● **Assignment**: Line filter on the word "Park": copy each matching line from the entries.

START Records to use

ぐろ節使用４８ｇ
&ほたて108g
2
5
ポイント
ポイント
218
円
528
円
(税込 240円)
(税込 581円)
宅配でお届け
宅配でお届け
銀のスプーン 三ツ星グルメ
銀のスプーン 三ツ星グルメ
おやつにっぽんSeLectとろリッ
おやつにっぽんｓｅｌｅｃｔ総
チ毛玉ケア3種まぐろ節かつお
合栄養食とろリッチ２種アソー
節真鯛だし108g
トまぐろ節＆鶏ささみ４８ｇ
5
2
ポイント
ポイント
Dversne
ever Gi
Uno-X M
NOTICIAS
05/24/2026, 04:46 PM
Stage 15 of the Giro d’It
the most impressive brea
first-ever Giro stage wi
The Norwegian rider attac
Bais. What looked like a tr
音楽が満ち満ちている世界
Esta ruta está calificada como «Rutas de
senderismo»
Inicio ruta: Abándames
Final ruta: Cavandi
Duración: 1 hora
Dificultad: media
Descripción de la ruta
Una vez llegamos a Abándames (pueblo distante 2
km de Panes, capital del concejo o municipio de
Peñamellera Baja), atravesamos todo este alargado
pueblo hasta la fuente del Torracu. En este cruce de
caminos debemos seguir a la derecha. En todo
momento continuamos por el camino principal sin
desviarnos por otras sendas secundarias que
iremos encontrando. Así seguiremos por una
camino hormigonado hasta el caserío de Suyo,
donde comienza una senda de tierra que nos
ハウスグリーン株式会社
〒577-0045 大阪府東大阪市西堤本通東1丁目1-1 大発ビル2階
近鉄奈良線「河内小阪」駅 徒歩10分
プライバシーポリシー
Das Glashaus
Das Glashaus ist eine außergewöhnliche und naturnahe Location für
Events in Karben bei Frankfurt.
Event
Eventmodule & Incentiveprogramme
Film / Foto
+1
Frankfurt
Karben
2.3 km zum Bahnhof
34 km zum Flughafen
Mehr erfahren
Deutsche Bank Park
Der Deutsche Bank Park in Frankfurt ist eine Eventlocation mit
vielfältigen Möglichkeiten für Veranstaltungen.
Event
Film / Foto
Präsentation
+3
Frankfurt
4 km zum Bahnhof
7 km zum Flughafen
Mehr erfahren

END Records to use

● **Response box**:
Deutsche Bank Park
Der Deutsche Bank Park in Frankfurt ist eine Eventlocation mit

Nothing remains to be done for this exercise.